### WHAT TO DO
Your job is to return the whole listing unchanged while skipping its images.

+ + + +

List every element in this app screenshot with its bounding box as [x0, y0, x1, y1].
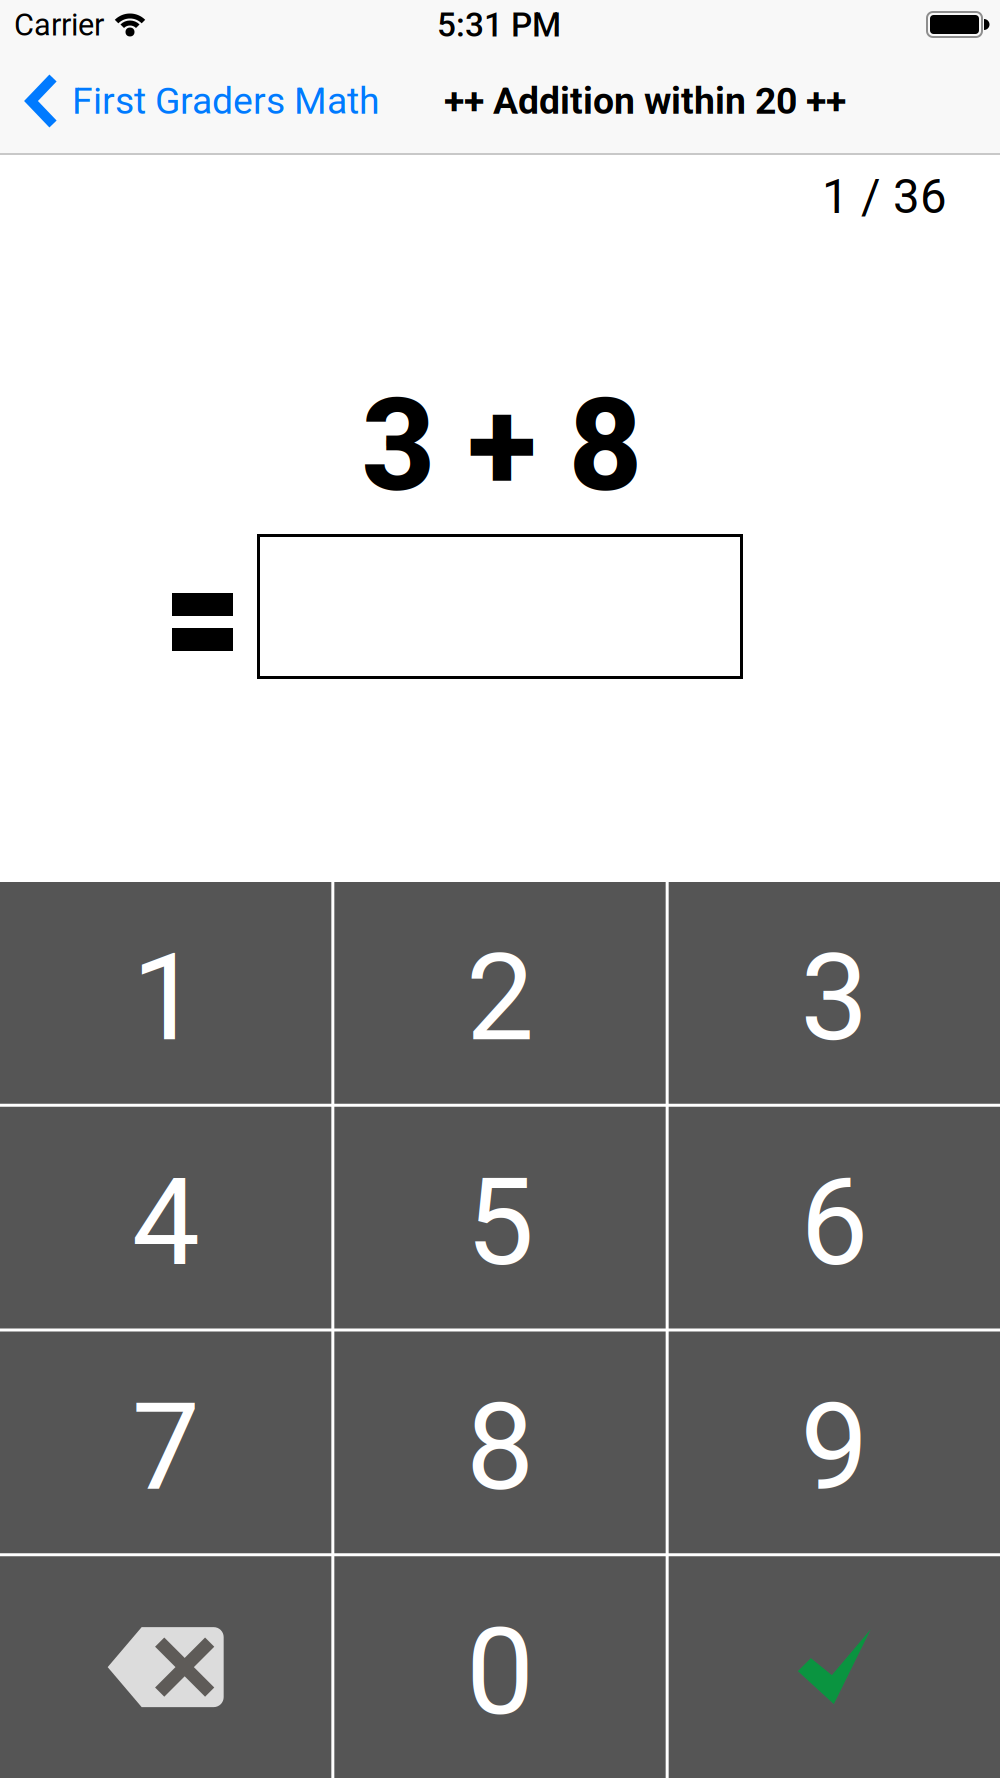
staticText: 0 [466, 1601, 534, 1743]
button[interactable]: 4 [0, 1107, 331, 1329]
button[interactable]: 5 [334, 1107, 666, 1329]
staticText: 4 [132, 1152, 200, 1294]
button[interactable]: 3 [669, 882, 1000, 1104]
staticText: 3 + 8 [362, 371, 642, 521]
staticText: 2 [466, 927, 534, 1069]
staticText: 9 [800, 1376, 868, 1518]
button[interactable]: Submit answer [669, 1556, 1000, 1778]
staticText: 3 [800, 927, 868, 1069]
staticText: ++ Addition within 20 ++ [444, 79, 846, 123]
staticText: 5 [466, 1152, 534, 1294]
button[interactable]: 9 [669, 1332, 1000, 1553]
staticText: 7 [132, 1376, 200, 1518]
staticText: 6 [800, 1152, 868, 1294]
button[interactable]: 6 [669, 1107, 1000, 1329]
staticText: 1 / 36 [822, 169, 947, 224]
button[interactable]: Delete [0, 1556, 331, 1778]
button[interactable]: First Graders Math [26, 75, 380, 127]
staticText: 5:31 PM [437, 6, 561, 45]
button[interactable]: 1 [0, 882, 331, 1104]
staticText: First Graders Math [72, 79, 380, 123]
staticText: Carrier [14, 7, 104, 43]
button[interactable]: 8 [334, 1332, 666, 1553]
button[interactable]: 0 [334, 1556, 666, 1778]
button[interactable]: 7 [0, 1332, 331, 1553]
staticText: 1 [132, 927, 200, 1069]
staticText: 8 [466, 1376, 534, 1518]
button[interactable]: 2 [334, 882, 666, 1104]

+ + + +

### ANSWER TO THE EXERCISE
List every element in this app screenshot with its bounding box as [x0, y0, x1, y1].
staticText: 0 [466, 1601, 534, 1743]
button[interactable]: 4 [0, 1107, 331, 1329]
button[interactable]: 5 [334, 1107, 666, 1329]
staticText: 4 [132, 1152, 200, 1294]
button[interactable]: 3 [669, 882, 1000, 1104]
staticText: 3 + 8 [362, 371, 642, 521]
staticText: 2 [466, 927, 534, 1069]
staticText: 9 [800, 1376, 868, 1518]
button[interactable]: Submit answer [669, 1556, 1000, 1778]
staticText: 3 [800, 927, 868, 1069]
staticText: ++ Addition within 20 ++ [444, 79, 846, 123]
staticText: 5 [466, 1152, 534, 1294]
button[interactable]: 9 [669, 1332, 1000, 1553]
staticText: 7 [132, 1376, 200, 1518]
staticText: 6 [800, 1152, 868, 1294]
button[interactable]: 6 [669, 1107, 1000, 1329]
staticText: 1 / 36 [822, 169, 947, 224]
button[interactable]: Delete [0, 1556, 331, 1778]
button[interactable]: First Graders Math [26, 75, 380, 127]
staticText: 5:31 PM [437, 6, 561, 45]
button[interactable]: 1 [0, 882, 331, 1104]
staticText: First Graders Math [72, 79, 380, 123]
staticText: Carrier [14, 7, 104, 43]
button[interactable]: 8 [334, 1332, 666, 1553]
button[interactable]: 0 [334, 1556, 666, 1778]
button[interactable]: 7 [0, 1332, 331, 1553]
staticText: 1 [132, 927, 200, 1069]
staticText: 8 [466, 1376, 534, 1518]
button[interactable]: 2 [334, 882, 666, 1104]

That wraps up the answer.